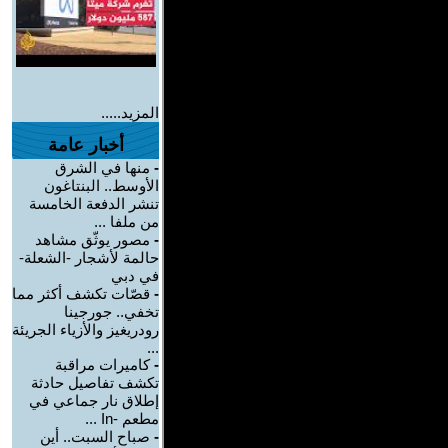
المزيد.....
أخبار عامة
-
منها في الشرق
الأوسط.. البنتاغون
تنشر الدفعة الخامسة
من ملفا ...
-
مصور يوثّق مشاهد
حالمة لأشجار -الشعلة-
في دبي
-
قصّات تكشف أكثر مما
تخفي.. جورجينا
رودريغيز والأزياء الجريئة
...
-
كاميرات مراقبة
تكشف تفاصيل حادثة
إطلاق نار جماعي في
مطعم -In ...
-
صباح السبت.. أين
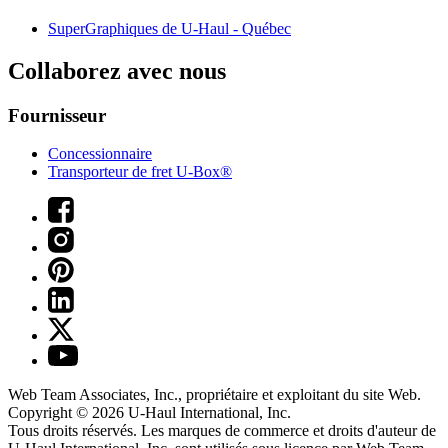
SuperGraphiques de
U-Haul
- Québec
Collaborez avec nous
Fournisseur
Concessionnaire
Transporteur de fret U-Box®
Web Team Associates, Inc., propriétaire et exploitant du site Web.
Copyright © 2026
U-Haul
International, Inc.
Tous droits réservés.
Les marques de commerce et droits d'auteur de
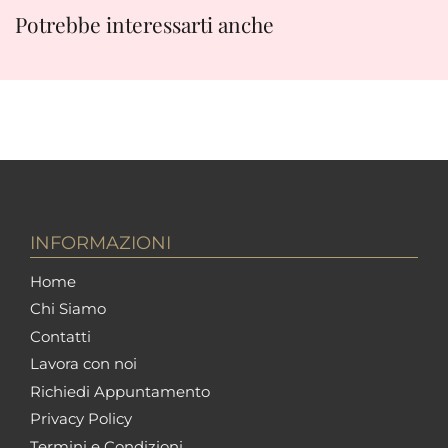
Potrebbe interessarti anche
INFORMAZIONI
Home
Chi Siamo
Contatti
Lavora con noi
Richiedi Appuntamento
Privacy Policy
Termini e Condizioni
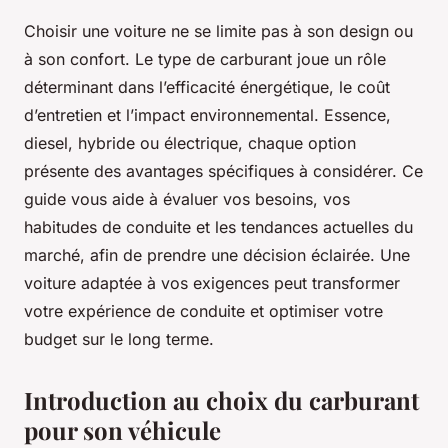
Choisir une voiture ne se limite pas à son design ou
à son confort. Le type de carburant joue un rôle
déterminant dans l’efficacité énergétique, le coût
d’entretien et l’impact environnemental. Essence,
diesel, hybride ou électrique, chaque option
présente des avantages spécifiques à considérer. Ce
guide vous aide à évaluer vos besoins, vos
habitudes de conduite et les tendances actuelles du
marché, afin de prendre une décision éclairée. Une
voiture adaptée à vos exigences peut transformer
votre expérience de conduite et optimiser votre
budget sur le long terme.
Introduction au choix du carburant
pour son véhicule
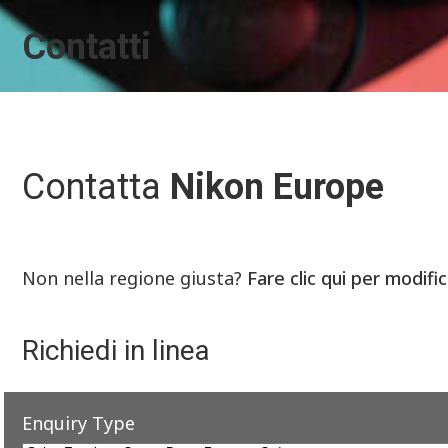
Contatti
Contatta
Nikon Europe
Non nella regione giusta?
Fare clic qui per modifi
Richiedi in linea
Enquiry Type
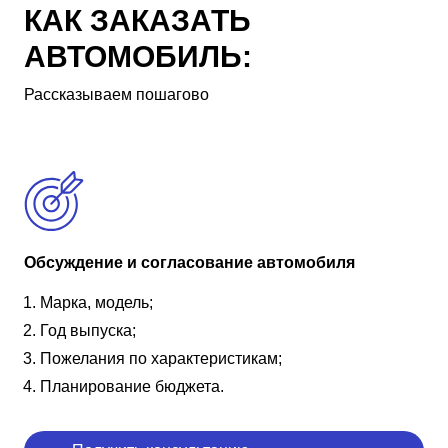
КАК ЗАКАЗАТЬ
АВТОМОБИЛЬ:
Рассказываем пошагово
Обсуждение и согласование автомобиля
Марка, модель;
Год выпуска;
Пожелания по характеристикам;
Планирование бюджета.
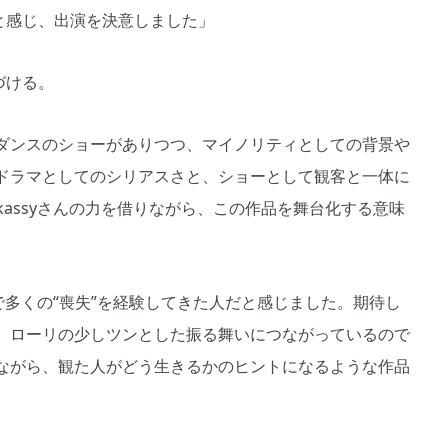
と感じ、出演を決意しました」
づける。
ダンスのショーがありつつ、マイノリティとしての背景や
ドラマとしてのシリアスさと、ショーとして観客と一体に
kassyさんの力を借りながら、この作品を舞台化する意味
中で多くの“喪失”を経験してきた人だと感じました。期待し
、ローリの少しツンとした振る舞いにつながっているので
ながら、観た人がどう生きるかのヒントになるような作品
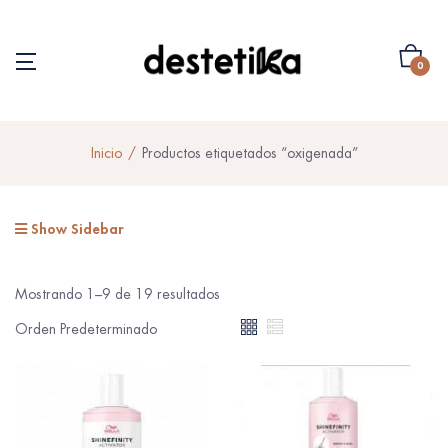
0
Inicio
Productos etiquetados “oxigenada”
Show Sidebar
Mostrando 1–9 de 19 resultados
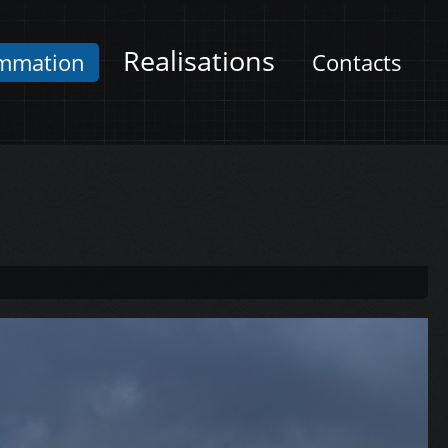
Realisations
mmation
Contacts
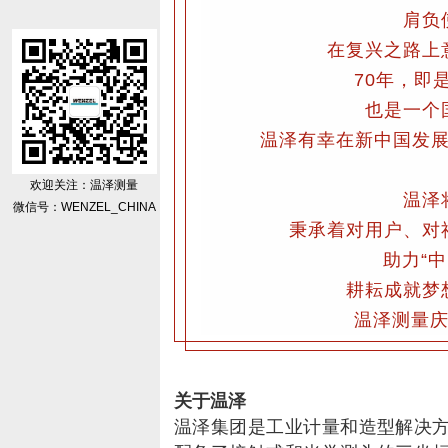
肩负
在复兴之路上
70年，即
也是一个
温泽有幸在新中国发
欢迎关注：温泽测量
温泽
微信号：WENZEL_CHINA
秉承着对用户、对
助力“中
耕耘成就梦
温泽测量庆
关于温泽
温泽集团是工业计量和造型解决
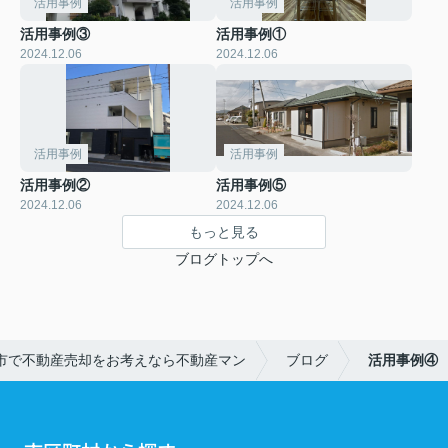
活用事例
活用事例
活用事例③
活用事例①
2024.12.06
2024.12.06
活用事例
活用事例
活用事例②
活用事例⑤
2024.12.06
2024.12.06
もっと見る
ブログトップへ
市で不動産売却をお考えなら不動産マン
ブログ
活用事例④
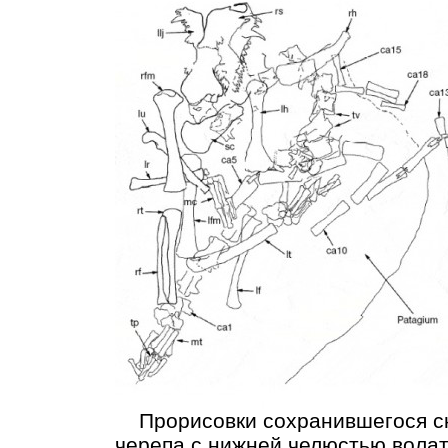
Прорисовки сохранившегося ске
черепа с нижней челюстью волат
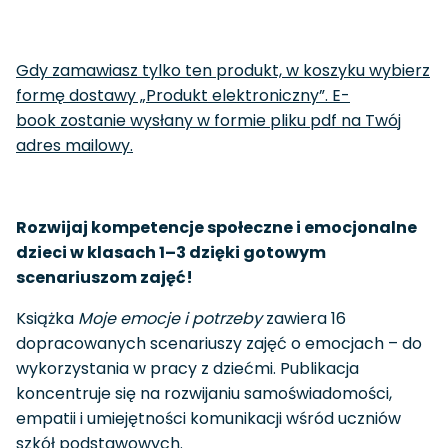
Gdy zamawiasz tylko ten produkt, w koszyku wybierz
formę dostawy „Produkt elektroniczny”. E-
book zostanie wysłany w formie pliku pdf na Twój
adres mailowy.
Rozwijaj kompetencje społeczne i emocjonalne
dzieci w klasach 1–3 dzięki gotowym
scenariuszom zajęć!
Książka
Moje emocje i potrzeby
zawiera 16
dopracowanych scenariuszy zajęć o emocjach – do
wykorzystania w pracy z dziećmi. Publikacja
koncentruje się na rozwijaniu samoświadomości,
empatii i umiejętności komunikacji wśród uczniów
szkół podstawowych.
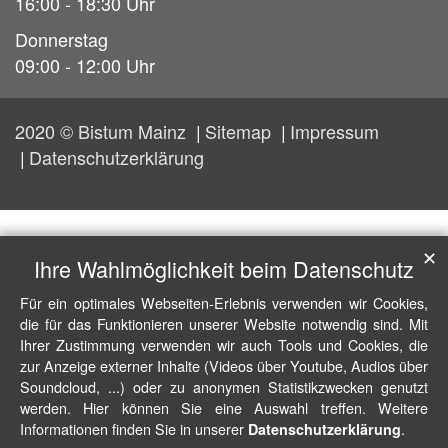
16:00 - 18:30 Uhr
Donnerstag
09:00 - 12:00 Uhr
2020 © Bistum Mainz
Sitemap
Impressum
Datenschutzerklärung
✕
Ihre Wahlmöglichkeit beim Datenschutz
Für ein optimales Webseiten-Erlebnis verwenden wir Cookies,
die für das Funktionieren unserer Website notwendig sind. Mit
Ihrer Zustimmung verwenden wir auch Tools und Cookies, die
zur Anzeige externer Inhalte (Videos über Youtube, Audios über
Soundcloud, ...) oder zu anonymen Statistikzwecken genutzt
werden. Hier können Sie eine Auswahl treffen. Weitere
Informationen finden Sie in unserer
.
Datenschutzerklärung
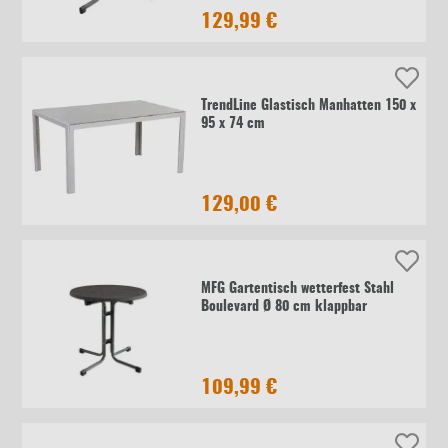
129,99 €
TrendLine Glastisch Manhatten 150 x
95 x 74 cm
129,00 €
MFG Gartentisch wetterfest Stahl
Boulevard Ø 80 cm klappbar
109,99 €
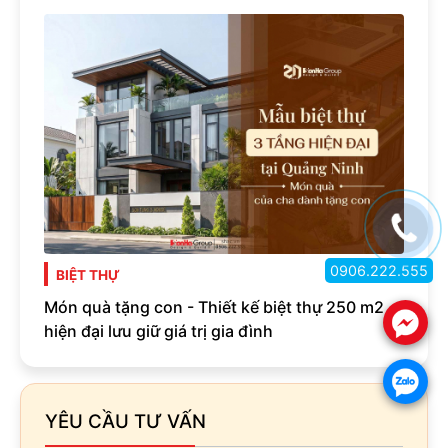
0906.222.555
BIỆT THỰ
Món quà tặng con - Thiết kế biệt thự 250 m2
.
hiện đại lưu giữ giá trị gia đình
.
YÊU CẦU TƯ VẤN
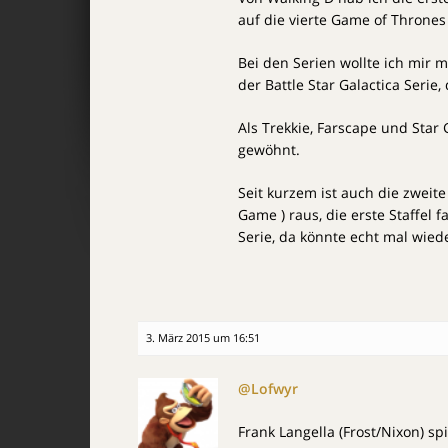
auf die vierte Game of Thrones 
Bei den Serien wollte ich mir 
der Battle Star Galactica Serie, 
Als Trekkie, Farscape und Star
gewöhnt.
Seit kurzem ist auch die zweite 
Game ) raus, die erste Staffel 
Serie, da könnte echt mal wie
3. März 2015 um 16:51
@Lofwyr
Frank Langella (Frost/Nixon) sp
☆ ☆ ☆ ☆ ☆
What the exercise asks: The entries above must be output exactly, with every image left out.

Expected answer:
المزيد.....
أخبار عامة
-
منها في الشرق
الأوسط.. البنتاغون
تنشر الدفعة الخامسة
من ملفا ...
-
مصور يوثّق مشاهد
حالمة لأشجار -الشعلة-
في دبي
-
قصّات تكشف أكثر مما
تخفي.. جورجينا
رودريغيز والأزياء الجريئة
...
-
كاميرات مراقبة
تكشف تفاصيل حادثة
إطلاق نار جماعي في
مطعم -In ...
-
صباح السبت.. أين
SuperGraphiques de
U-Haul
- Québec
Collaborez avec nous
Fournisseur
Concessionnaire
Transporteur de fret U-Box®
Web Team Associates, Inc., propriétaire et exploitant du site Web.
Copyright © 2026
U-Haul
International, Inc.
Tous droits réservés.
Les marques de commerce et droits d'auteur de
Potrebbe interessarti anche
INFORMAZIONI
Home
Chi Siamo
Contatti
Lavora con noi
Richiedi Appuntamento
Privacy Policy
Termini e Condizioni
Choisir une voiture ne se limite pas à son design ou
à son confort. Le type de carburant joue un rôle
déterminant dans l’efficacité énergétique, le coût
d’entretien et l’impact environnemental. Essence,
diesel, hybride ou électrique, chaque option
présente des avantages spécifiques à considérer. Ce
guide vous aide à évaluer vos besoins, vos
habitudes de conduite et les tendances actuelles du
marché, afin de prendre une décision éclairée. Une
voiture adaptée à vos exigences peut transformer
votre expérience de conduite et optimiser votre
budget sur le long terme.
Introduction au choix du carburant
pour son véhicule
Contatti
Contatta
Nikon Europe
Non nella regione giusta?
Fare clic qui per modifi
Richiedi in linea
Enquiry Type
КАК ЗАКАЗАТЬ
АВТОМОБИЛЬ:
Рассказываем пошагово
Обсуждение и согласование автомобиля
Марка, модель;
Год выпуска;
Пожелания по характеристикам;
Планирование бюджета.
と感じ、出演を決意しました」
づける。
ダンスのショーがありつつ、マイノリティとしての背景や
ドラマとしてのシリアスさと、ショーとして観客と一体に
kassyさんの力を借りながら、この作品を舞台化する意味
中で多くの“喪失”を経験してきた人だと感じました。期待し
、ローリの少しツンとした振る舞いにつながっているので
ながら、観た人がどう生きるかのヒントになるような作品
0
Inicio
Productos etiquetados “oxigenada”
Show Sidebar
Mostrando 1–9 de 19 resultados
Realisations
mmation
Contacts
肩负
在复兴之路上
70年，即
也是一个
温泽有幸在新中国发
欢迎关注：温泽测量
温泽
微信号：WENZEL_CHINA
秉承着对用户、对
助力“中
耕耘成就梦
温泽测量庆
关于温泽
温泽集团是工业计量和造型解决
活用事例
活用事例
活用事例③
活用事例①
2024.12.06
2024.12.06
活用事例
活用事例
活用事例②
活用事例⑤
2024.12.06
2024.12.06
もっと見る
ブログトップへ
市で不動産売却をお考えなら不動産マン
ブログ
活用事例④
Прорисовки сохранившегося ске
черепа с нижней челюстью волат
Gdy zamawiasz tylko ten produkt, w koszyku wybierz
formę dostawy „Produkt elektroniczny”. E-
book zostanie wysłany w formie pliku pdf na Twój
adres mailowy.
Rozwijaj kompetencje społeczne i emocjonalne
dzieci w klasach 1–3 dzięki gotowym
scenariuszom zajęć!
Książka
Moje emocje i potrzeby
zawiera 16
dopracowanych scenariuszy zajęć o emocjach – do
wykorzystania w pracy z dziećmi. Publikacja
koncentruje się na rozwijaniu samoświadomości,
empatii i umiejętności komunikacji wśród uczniów
szkół podstawowych.
16:00 - 18:30 Uhr
Donnerstag
09:00 - 12:00 Uhr
2020 © Bistum Mainz
Sitemap
Impressum
Datenschutzerklärung
✕
Ihre Wahlmöglichkeit beim Datenschutz
Für ein optimales Webseiten-Erlebnis verwenden wir Cookies,
die für das Funktionieren unserer Website notwendig sind. Mit
Ihrer Zustimmung verwenden wir auch Tools und Cookies, die
zur Anzeige externer Inhalte (Videos über Youtube, Audios über
Soundcloud, ...) oder zu anonymen Statistikzwecken genutzt
werden. Hier können Sie eine Auswahl treffen. Weitere
Informationen finden Sie in unserer
.
Datenschutzerklärung
129,99 €
TrendLine Glastisch Manhatten 150 x
95 x 74 cm
129,00 €
MFG Gartentisch wetterfest Stahl
Boulevard Ø 80 cm klappbar
109,99 €
0906.222.555
BIỆT THỰ
Món quà tặng con - Thiết kế biệt thự 250 m2
.
hiện đại lưu giữ giá trị gia đình
.
YÊU CẦU TƯ VẤN
auf die vierte Game of Thrones 
Bei den Serien wollte ich mir 
der Battle Star Galactica Serie, 
Als Trekkie, Farscape und Star
gewöhnt.
Seit kurzem ist auch die zweite 
Game ) raus, die erste Staffel 
Serie, da könnte echt mal wie
3. März 2015 um 16:51
@Lofwyr
Frank Langella (Frost/Nixon) sp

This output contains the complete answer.